By JONAS ALPASAN
MANILA – For Filipino teachers, the collected tax from their honoraria as election officers that they hope to be reimbursed is a far cry from the unpaid estate taxes of the Marcos family.
“There is nothing to fret about the proposed reimbursement of the P1.5 billion ($27 million) collected taxes from 700,000 poll workers who served during the last election.
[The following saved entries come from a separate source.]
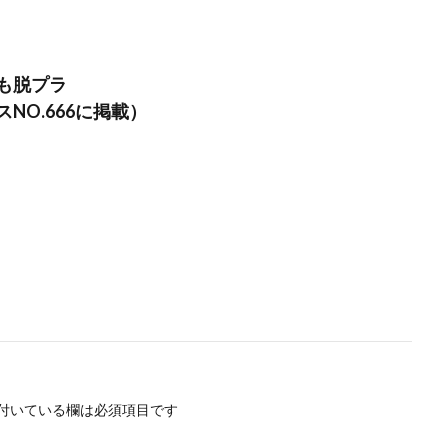
ロゴの色
ロシア
ロジカルシンキング
ロマンス詐欺
ろ
バランス
ワークショップ
わーくぴあ
ワックスタブレット
一
もの・まち・ひとづくり
一般財団法人日本情報経済社会推進協会
三日
も脱プラ
ーデー
世界自殺予防デー
中国語
中学生
中小企業
NO.666に掲載）
ムウェア被害の対象に
中小企業向け
中小企業庁
る国等の契約の基本方針
中村技術士事務所
中綴じ
丸の内仲通りビ
例
事業価値
事業戦略
事業継続力強化計画
事業継続計画
流会
人や国の不平等をなくそう
人権
人権デューデリジェンス
人類の発展
介護者
仏閣
仮想ボディ
企業
企業IT利活
企業の権利
企業の社会的責任
企業の社会的責任とは何か？
企業
業経営
企業防衛
伊豆
会社
会社経営
会社見学
会
バーサルデザインフェア
伝わりやすい
伝わりやすいデザイン
伝わ
伝統工芸
伝統紋様
伝統色
住宅新報
体罰
体調を整え
保護者
修繕
個人情報
健康
偽セキュリティ警告
付いている欄は必須項目です
告（サポート詐欺）画面の閉じ方体験サイト
働き方改革
僧侶
先生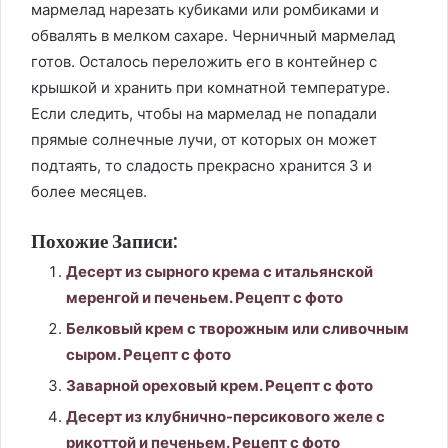
мармелад нарезать кубиками или ромбиками и
обвалять в мелком сахаре. Черничный мармелад
готов. Осталось переложить его в контейнер с
крышкой и хранить при комнатной температуре.
Если следить, чтобы на мармелад не попадали
прямые солнечные лучи, от которых он может
подтаять, то сладость прекрасно хранится 3 и
более месяцев.
Похожие Записи:
Десерт из сырного крема с итальянской
меренгой и печеньем. Рецепт с фото
Белковый крем с творожным или сливочным
сыром. Рецепт с фото
Заварной ореховый крем. Рецепт с фото
Десерт из клубнично-персикового желе с
рикоттой и печеньем. Рецепт с фото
If at all, they should be thanked for their service, and this can help them make ends meet amid this crisis we are in,” said Vladimer Quetua, chairperson of the Alliance of Concerned Teachers.
Last week, Marcos Jr. said that the possible revenue loss from the proposed tax breaks for teachers who served as election officers are “too substantial an impact to be foregone.”
In the proposed measure unanimously passed by the Lower House last year, the bill will also seek to reimburse the 20-percent tax deducted from the honoraria of those who served as election officers during the last national poll.
Quetua pointed out that the country’s bigger loss is the still unpaid P203 billion ($3.652 billion) estate tax of the Marcoses.
The veto of the bill, said Quetua, “is a cause for celebration for tax evaders and the rich who are enjoying tax holidays.”
How about pay hike for teachers?
Meanwhile, Quetua said there is still no word from Marcos Jr. if there will be pay hikes for Filipino teachers under his term.
In May, then presidential candidate Marcos Jr. said he would push for higher pay for Filipino teachers should he win the elections, adding that they need the support as they are molding young students to be better citizens.
But Quetua pointed out that this was not mentioned in Marcos Jr.’s first state of the nation address.